Fonte: Estadão/João Ker - Fotos:Fabio de Oliveira/Estadão


A decisão do Conselho Nacional do Meio Ambiente (Conama) de derrubar resoluções que protegiam manguezais e delimitavam a área permitida para a sua exploração pode ampliar um problema que vem avançando: as florestas de mangue já tiveram até 50% de sua área total no Brasil desmatada pela criação de camarões em cativeiro. As resoluções foram restabelecidas pela Justiça Federal na terça-feira, 29, mas o debate sobre o tema deve prosseguir.


Definidos como “políticas públicas que identificam e orientam as ações prioritárias para combater as ameaças que põem em risco populações de espécies e os ambientes naturais e assim protegê-los”, os PAN protegem mais de 60 espécies brasileiras. O PAN Manguezal, entretanto, cuja vigência se estendia até janeiro deste ano, foi o primeiro criado para a proteção de um bioma inteiro.

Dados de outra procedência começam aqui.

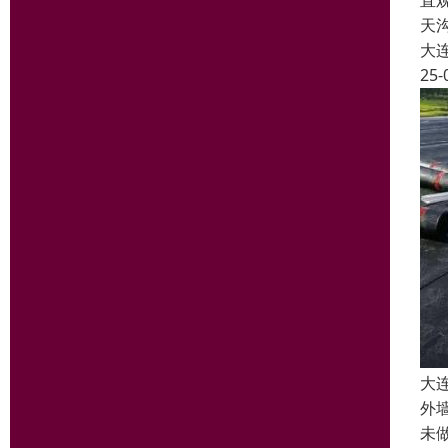
直
天
大
25-
大
外
未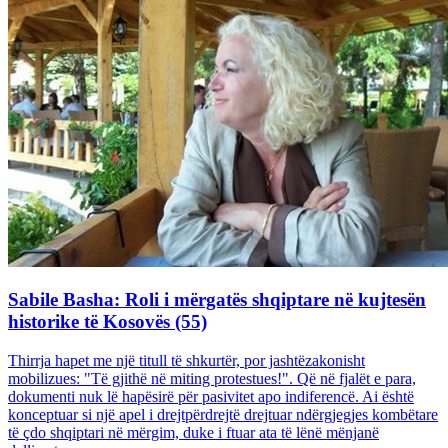
Sabile Basha: Roli i mërgatës shqiptare në kujtesën
historike të Kosovës (55)
Thirrja hapet me një titull të shkurtër, por jashtëzakonisht
mobilizues: "Të gjithë në miting protestues!". Që në fjalët e para,
dokumenti nuk lë hapësirë për pasivitet apo indiferencë. Ai është
konceptuar si një apel i drejtpërdrejtë drejtuar ndërgjegjes kombëtare
të çdo shqiptari në mërgim, duke i ftuar ata të lënë mënjanë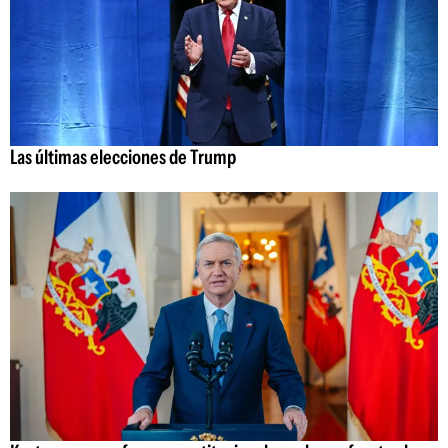
Las últimas elecciones de Trump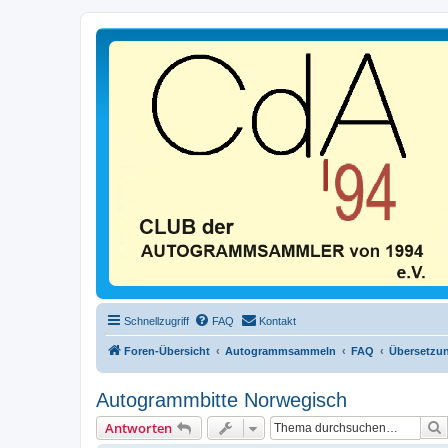
Schnellzugriff
FAQ
Kontakt
Foren-Übersicht
Autogrammsammeln
FAQ
Übersetzu
Autogrammbitte Norwegisch
Antworten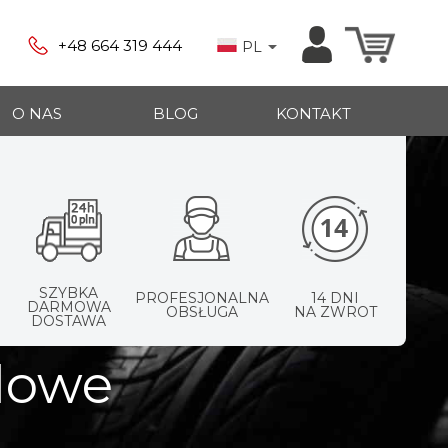
+48 664 319 444
PL
O NAS
BLOG
KONTAKT
SZYBKA
PROFESJONALNA
14 DNI
DARMOWA
OBSŁUGA
NA ZWROT
DOSTAWA
jdowe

“Os mangues estão sob um tipo de proteção muito fraca, que é um tipo de categoria de conservação que não tem efeito prático”, explica o ecólogo Alexander Ferreira, pós-doutor em Ciências Marinhas Tropicais. Especializado na conservação e restauração desses biomas, ele explica que o Código Florestal de 2012 prejudicou os manguezais, abrindo a possibilidade para a ocupação de pelo menos 600 mil hectares a nível nacional, ainda que eles sejam Áreas de Preservação Permanente (APPs).


A obrigação de preservação e reflorestamento das APPs cabem ao proprietário do terreno e sua exploração, em regra, só é permitida nos casos de utilidade pública, de interesse social ou de baixo impacto ambiental. Ainda assim, atendendo as exigências legais e mediante licença ambiental dos órgãos oficiais. Desde 1965, elas são regidas pelo Código Florestal.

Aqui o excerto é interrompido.